Vingt-sept ans à l’Assemblée nationale, effacés en une soirée électorale. En juin 2024, Nicolas Dupont-Aignan perd son siège de député de l’Essonne, le plus dur revers d’une carrière qui n’en manque pourtant pas. Neuf mois plus tard, il repart en campagne. Une quatrième fois. Toujours la même obsession : sortir la France de l’Union européenne. Le paradoxe saute aux yeux dès la fiche biographique. Sciences Po, DEA de droit public, ENA ; promotion Liberté-Égalité-Fraternité. Sous-préfet, puis administrateur civil. L’homme qui se présente en pourfendeur du « système » en est, sur le papier, l’un des produits les plus achevés.
Sa carrière politique démarre au RPR, dans le sillage de Philippe Séguin, aux côtés d’une génération qui s’appelle Nicolas Sarkozy, François Fillon ou, plus tard, Bruno Le Maire. Mais les traités de Maastricht puis d’Amsterdam changent la donne. En 1998, il claque la porte des instances dirigeantes du parti chiraquien, jugé trop conciliant avec Bruxelles. Un an plus tard, en 1999, naît Debout la République, rebaptisée depuis Debout la France, dont il reste à ce jour l’unique président. Le logiciel qu’il y installe n’a quasiment pas bougé : sortie de Schengen, protectionnisme, référendum d’initiative citoyenne, défense de l’industrie nationale. Il défend le même corpus dans son dernier livre, « 2027, la liberté ou la mort ».
Sortir de l’UE ou rien
Interrogé début juin sur Franceinfo, il file la métaphore : la France serait « un boxeur qui a les mains liées dans le dos ». Sa solution reste inchangée depuis les années 2000 ; sortir de l’UE pour la reconstruire « sur des bases saines ». Il détaille un scénario en trois étapes : cesser de verser la contribution nette au budget européen, qu’il chiffre à 15 milliards d’euros, rétablir les frontières nationales, puis réaffirmer la primauté du droit français sur le droit européen. Il s’en défend : pas de sortie « à l’anglaise », mais un retrait négocié vers une « Europe des nations » plus légère, bâtie notamment avec l’Allemagne.

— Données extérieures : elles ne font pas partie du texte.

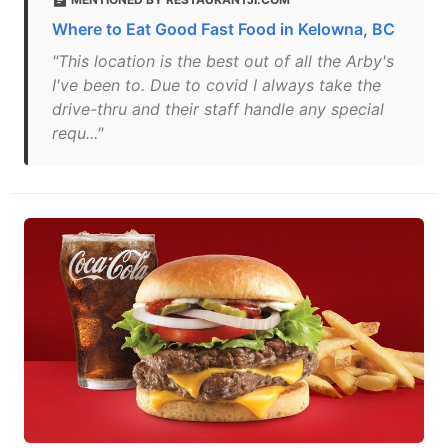
Where to Eat Good Fast Food in Kelowna, BC
"This location is the best out of all the Arby's
I've been to. Due to covid I always take the
drive-thru and their staff handle any special
requ..."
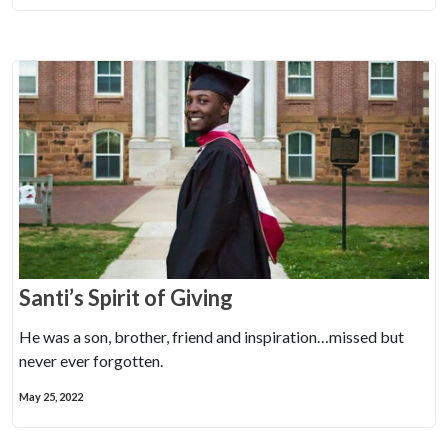
Santi’s Spirit of Giving
He was a son, brother, friend and inspiration…missed but
never ever forgotten.
May 25, 2022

En 2017, entre les deux tours, il rallie Marine Le Pen contre la promesse d’un poste de Premier ministre en cas de victoire
Sur l’économie, il tranche avec le libéralisme d’une partie de la droite : État stratège, patriotisme économique, réindustrialisation, avec l’objectif affiché de relocaliser un million d’emplois. Sur l’immigration et la sécurité, la ligne rejoint les classiques de la droite dure : contrôle des frontières, réforme du droit d’asile, exécution systématique des peines de prison. Début juin, après des scènes de violences urbaines à Paris, il désignait l’absence de peines fermes comme cause unique du désordre.
L’ombre du pacte avec Le Pen
Sa trajectoire reste pourtant marquée par un épisode qu’il traîne depuis neuf ans. En 2017, entre les deux tours, il rallie Marine Le Pen contre la promesse d’un poste de Premier ministre en cas de victoire. L’alliance ne débouche sur rien – Emmanuel Macron l’emporte largement – mais elle coûte cher à Debout la France, qui perd des cadres et une partie de sa base gaulliste. Interrogé aujourd’hui sur d’éventuelles manœuvres de Marion Maréchal pour l’associer à la campagne du RN, il élude et répète : « j’irai jusqu’au bout ».
La ligne de démarcation qu’il trace avec le RN et Reconquête porte précisément sur l’Europe. À Éric Zemmour comme à Bruno Retailleau, il oppose un argument qu’il juge imparable : aucune de leurs promesses ne tiendra tant que la France reste dans l’UE. Une façon de se distinguer sur un créneau souverainiste où la concurrence, RN, Reconquête, Florian Philippot, s’est nettement densifiée depuis 2017, année de son meilleur score (4,70%). En 2022, il retombait à 2,06%. Les sondages actuels le créditent d’environ 1,5% des intentions de vote.
Une question traverse toute sa trajectoire : celle d’un homme dont plusieurs intuitions – souveraineté industrielle, critique de la mondialisation, méfiance envers Bruxelles – ont fini par irriguer une bonne partie du débat public français, sans jamais se traduire, pour lui, en victoire électorale. Réélu largement maire de Yerres, en Essonne, en mars 2026, il y tient son dernier bastion incontesté, après trente ans passés à la tête de cette ville de la banlieue parisienne. Pour l’Élysée, il lui faudra convaincre au-delà du premier cercle des convaincus, un défi qu’il n’a, en quatre tentatives, jamais relevé.